_The problem_
The lines to find are those in the entries that hold the word "icon"; copy every one of them.
Start of Records for the task
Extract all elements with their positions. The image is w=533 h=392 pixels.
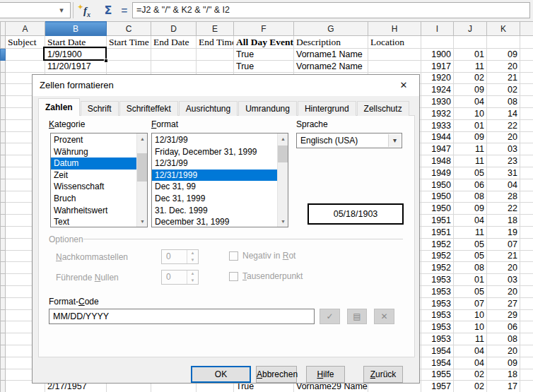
- cell[interactable]: 21: [487, 250, 520, 262]
- header-cell-A[interactable]: Subject: [6, 36, 45, 49]
- cell[interactable]: 01: [454, 274, 487, 286]
- category-item[interactable]: Datum: [51, 158, 136, 170]
- cell[interactable]: [520, 119, 533, 131]
- cell[interactable]: [520, 297, 533, 309]
- cell[interactable]: 1954: [421, 357, 454, 369]
- cell[interactable]: 20: [487, 345, 520, 357]
- cell[interactable]: 20: [487, 285, 520, 297]
- cell[interactable]: [520, 345, 533, 357]
- cell[interactable]: 05: [454, 250, 487, 262]
- cell[interactable]: 1924: [421, 84, 454, 96]
- format-item[interactable]: 12/31/99: [152, 158, 277, 170]
- cell[interactable]: 05: [454, 285, 487, 297]
- row-header[interactable]: [1, 321, 6, 333]
- cell[interactable]: [520, 369, 533, 381]
- cell[interactable]: 21: [487, 72, 520, 84]
- cell[interactable]: [520, 250, 533, 262]
- cell[interactable]: [520, 191, 533, 203]
- cell[interactable]: [151, 49, 197, 61]
- cell[interactable]: [107, 60, 151, 72]
- header-cell-D[interactable]: End Date: [151, 36, 197, 49]
- cell[interactable]: 1955: [421, 369, 454, 381]
- cell[interactable]: 11: [454, 333, 487, 345]
- cell[interactable]: [520, 131, 533, 143]
- cell[interactable]: 11/20/1917: [45, 60, 107, 72]
- cell[interactable]: 05: [454, 238, 487, 250]
- name-box[interactable]: ▾: [0, 2, 71, 18]
- format-item[interactable]: Dec 31, 1999: [152, 193, 277, 205]
- cell[interactable]: 1950: [421, 203, 454, 215]
- cell[interactable]: 1944: [421, 131, 454, 143]
- cell[interactable]: [520, 167, 533, 179]
- cell[interactable]: 04: [454, 96, 487, 108]
- header-cell-E[interactable]: End Time: [197, 36, 234, 49]
- cell[interactable]: 1953: [421, 285, 454, 297]
- cell[interactable]: 1954: [421, 345, 454, 357]
- cell[interactable]: 10: [454, 309, 487, 321]
- cell[interactable]: True: [234, 60, 294, 72]
- row-header[interactable]: [1, 285, 6, 297]
- category-item[interactable]: Währung: [51, 146, 136, 158]
- cell[interactable]: 04: [454, 215, 487, 227]
- category-item[interactable]: Prozent: [51, 134, 136, 146]
- cell[interactable]: [520, 262, 533, 274]
- column-header-I[interactable]: I: [421, 22, 454, 36]
- row-header[interactable]: [1, 179, 6, 191]
- cell[interactable]: 1917: [421, 60, 454, 72]
- header-cell-G[interactable]: Description: [294, 36, 368, 49]
- format-item[interactable]: 31. Dec. 1999: [152, 205, 277, 217]
- cell[interactable]: 1950: [421, 179, 454, 191]
- cell[interactable]: 1948: [421, 155, 454, 167]
- cell[interactable]: 04: [487, 179, 520, 191]
- cell[interactable]: 29: [487, 309, 520, 321]
- cell[interactable]: [520, 96, 533, 108]
- cell[interactable]: 07: [487, 238, 520, 250]
- cell[interactable]: 03: [487, 143, 520, 155]
- cell[interactable]: 1953: [421, 297, 454, 309]
- format-item[interactable]: Friday, December 31, 1999: [152, 146, 277, 158]
- cell[interactable]: 11: [454, 155, 487, 167]
- column-header-C[interactable]: C: [107, 22, 151, 36]
- category-item[interactable]: Text: [51, 216, 136, 227]
- function-wizard-icon[interactable]: ✦fx: [76, 2, 98, 19]
- row-header[interactable]: [1, 250, 6, 262]
- cell[interactable]: 1953: [421, 333, 454, 345]
- dialog-titlebar[interactable]: Zellen formatieren ✕: [33, 75, 419, 96]
- cell[interactable]: 09: [454, 203, 487, 215]
- ok-button[interactable]: OK: [191, 366, 251, 383]
- cell[interactable]: [368, 60, 421, 72]
- cell[interactable]: 20: [487, 262, 520, 274]
- row-header[interactable]: [1, 215, 6, 227]
- format-code-input[interactable]: MM/DD/YYYY: [49, 309, 315, 324]
- tab-umrandung[interactable]: Umrandung: [238, 101, 297, 116]
- cell[interactable]: 20: [487, 131, 520, 143]
- cell[interactable]: 11: [454, 60, 487, 72]
- row-header[interactable]: [1, 345, 6, 357]
- format-listbox[interactable]: 12/31/99Friday, December 31, 199912/31/9…: [151, 133, 288, 227]
- select-all-corner[interactable]: [1, 22, 6, 36]
- cell[interactable]: 07: [454, 297, 487, 309]
- chevron-down-icon[interactable]: ▾: [388, 134, 401, 147]
- cell[interactable]: 1953: [421, 274, 454, 286]
- sum-icon[interactable]: Σ: [99, 2, 117, 19]
- header-cell-K[interactable]: [487, 36, 520, 49]
- cell[interactable]: [520, 226, 533, 238]
- cell[interactable]: 11: [454, 143, 487, 155]
- column-header-E[interactable]: E: [197, 22, 234, 36]
- cell[interactable]: [520, 215, 533, 227]
- header-cell-F[interactable]: All Day Event: [234, 36, 294, 49]
- row-header[interactable]: [1, 297, 6, 309]
- cell[interactable]: 22: [487, 119, 520, 131]
- cell[interactable]: 1900: [421, 49, 454, 61]
- tab-zahlen[interactable]: Zahlen: [38, 98, 80, 116]
- row-header[interactable]: [1, 226, 6, 238]
- cell[interactable]: 1952: [421, 250, 454, 262]
- cell[interactable]: 28: [487, 191, 520, 203]
- cell[interactable]: 05: [454, 167, 487, 179]
- row-header[interactable]: [1, 203, 6, 215]
- category-listbox[interactable]: ProzentWährungDatumZeitWissenschaftBruch…: [50, 133, 148, 227]
- cell[interactable]: 18: [487, 215, 520, 227]
- cell[interactable]: 31: [487, 167, 520, 179]
- format-item[interactable]: December 31, 1999: [152, 216, 277, 227]
- cell[interactable]: 27: [487, 297, 520, 309]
End of Records for the task
_Result below_
- function-wizard-icon[interactable]: ✦fx: [76, 2, 98, 19]
- chevron-down-icon[interactable]: ▾: [388, 134, 401, 147]
- sum-icon[interactable]: Σ: [99, 2, 117, 19]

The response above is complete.